『青海ってば!』
バシ、と肩を叩かれてようやく何度も夏子に名前を呼ばれていたことに気づく。謝りながら椅子に座ったままの私は夏子を見上げて微笑む。
「ごめん、なに?」
『拓人くんのところ行くけど、青海も行く?』
「あー・・・いいや、待ってる」
『・・・そういえば、今日3年生登校日だね』
「え?あ、そうだったね」
片手に可愛くラッピングされたそれを持っていた夏子は、中身が空っぽな私を見兼ねたように溜息をついた。私の前の席の椅子を引くとそこにドカッと腰掛ける。

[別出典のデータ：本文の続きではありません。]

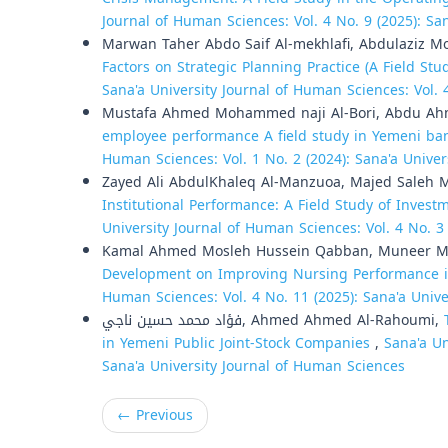
Journal of Human Sciences: Vol. 4 No. 9 (2025): Sa
Marwan Taher Abdo Saif Al-mekhlafi, Abdulaziz
Factors on Strategic Planning Practice (A Field Stu
Sana'a University Journal of Human Sciences: Vol. 
Mustafa Ahmed Mohammed naji Al-Bori, Abdu Ahm
employee performance A field study in Yemeni bank
Human Sciences: Vol. 1 No. 2 (2024): Sana'a Unive
Zayed Ali AbdulKhaleq Al-Manzuoa, Majed Saleh 
Institutional Performance: A Field Study of Invest
University Journal of Human Sciences: Vol. 4 No. 3
Kamal Ahmed Mosleh Hussein Qabban, Muneer 
Development on Improving Nursing Performance i
Human Sciences: Vol. 4 No. 11 (2025): Sana'a Univ
فؤاد محمد حسين ناجي, Ahmed Ahmed Al-Rahoumi,
in Yemeni Public Joint-Stock Companies
,
Sana'a Un
Sana'a University Journal of Human Sciences
←
Previous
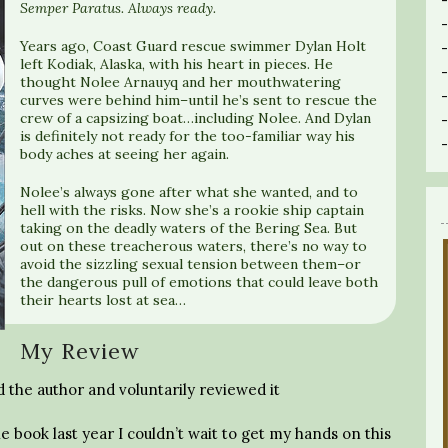
Semper Paratus. Always ready.
Years ago, Coast Guard rescue swimmer Dylan Holt
left Kodiak, Alaska, with his heart in pieces. He
thought Nolee Arnauyq and her mouthwatering
curves were behind him–until he’s sent to rescue the
crew of a capsizing boat…including Nolee. And Dylan
is definitely not ready for the too-familiar way his
body aches at seeing her again.
Nolee’s always gone after what she wanted, and to
hell with the risks. Now she’s a rookie ship captain
taking on the deadly waters of the Bering Sea. But
out on these treacherous waters, there’s no way to
avoid the sizzling sexual tension between them–or
the dangerous pull of emotions that could leave both
their hearts lost at sea…
My Review
 the author and voluntarily reviewed it
e book last year I couldn’t wait to get my hands on this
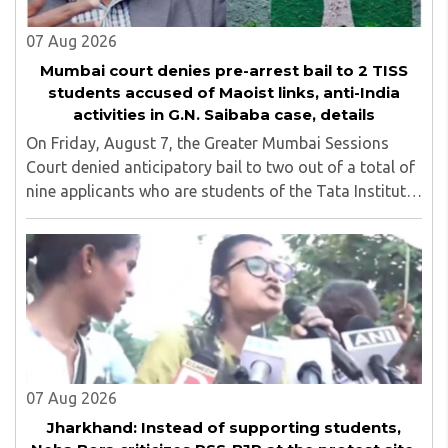
07 Aug 2026
Mumbai court denies pre-arrest bail to 2 TISS
students accused of Maoist links, anti-India
activities in G.N. Saibaba case, details
On Friday, August 7, the Greater Mumbai Sessions
Court denied anticipatory bail to two out of a total of
nine applicants who are students of the Tata Institute
of Social Sciences (TISS). The case relates to an
unauthorized event held on the TISS ..
07 Aug 2026
Jharkhand: Instead of supporting students,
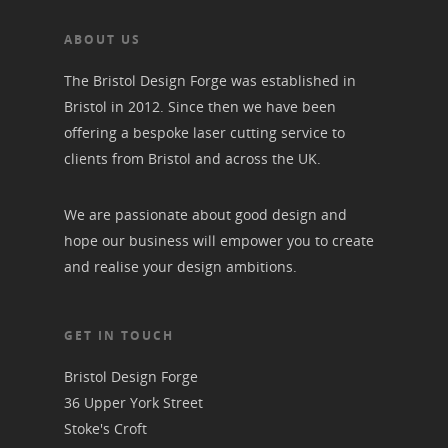
ABOUT US
The Bristol Design Forge was established in
Bristol in 2012. Since then we have been
offering a bespoke laser cutting service to
clients from Bristol and across the UK.
We are passionate about good design and
hope our business will empower you to create
and realise your design ambitions.
GET IN TOUCH
Bristol Design Forge
36 Upper York Street
Stoke's Croft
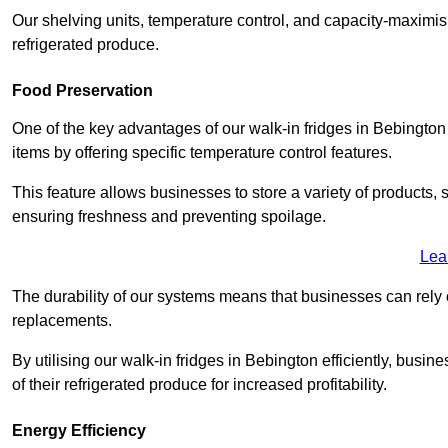
Our shelving units, temperature control, and capacity-maximis
refrigerated produce.
Food Preservation
One of the key advantages of our walk-in fridges in Bebington Me
items by offering specific temperature control features.
This feature allows businesses to store a variety of products, 
ensuring freshness and preventing spoilage.
Lea
The durability of our systems means that businesses can rely
replacements.
By utilising our walk-in fridges in Bebington efficiently, busin
of their refrigerated produce for increased profitability.
Energy Efficiency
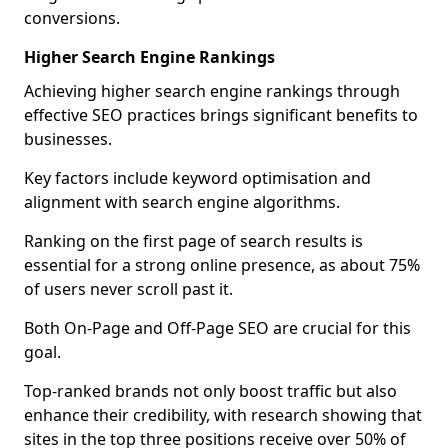
conversions.
Higher Search Engine Rankings
Achieving higher search engine rankings through
effective SEO practices brings significant benefits to
businesses.
Key factors include keyword optimisation and
alignment with search engine algorithms.
Ranking on the first page of search results is
essential for a strong online presence, as about 75%
of users never scroll past it.
Both On-Page and Off-Page SEO are crucial for this
goal.
Top-ranked brands not only boost traffic but also
enhance their credibility, with research showing that
sites in the top three positions receive over 50% of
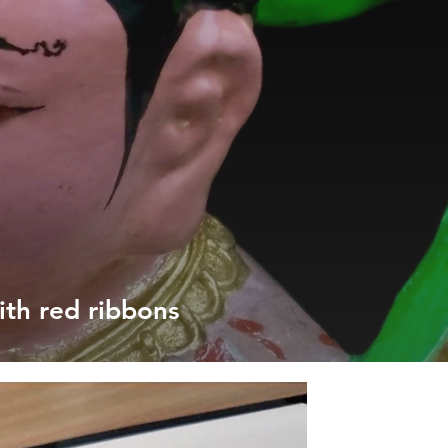
ith red ribbons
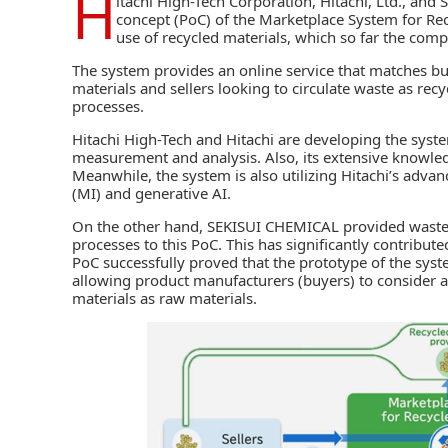
H
itachi High-Tech Corporation
,
Hitachi, Ltd.
, and
S
concept (PoC) of the Marketplace System for Recy
use of recycled materials, which so far the comp
The system provides an online service that matches bu
materials and sellers looking to circulate waste as recy
processes.
Hitachi High-Tech
and
Hitachi
are developing the syste
measurement and analysis. Also, its extensive knowledg
Meanwhile, the system is also utilizing Hitachi’s advan
(MI) and
generative AI
.
On the other hand, SEKISUI CHEMICAL provided waste 
processes to this PoC. This has significantly contribut
PoC successfully proved that the prototype of the syst
allowing product manufacturers (buyers) to consider 
materials as raw materials.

もう2月になってから2週間が経ち、2月14日の本日はバレンタインデーだ。夏子の片手に収まる物は拓人くんへだろう。
『────・・・青井くんと何かあったの』
夏子は足を組んで座る。私の方は向かずに横向きのまま、真っ直ぐと遠くを見つめながらそれだけを零した。私が過剰に反応したので、ちらりと視線だけを送ってきたがすぐに逸らされた。
修学旅行から帰ってきて今まで、一度もアオと上手く話せていなかった。
帰ってきた当初は顔を合わせてもお互いに逸らして、少し経ってからは無理矢理今までを装ってみても、あまりにもぎこちなくて、結局今では会話も、顔すら合わせていない。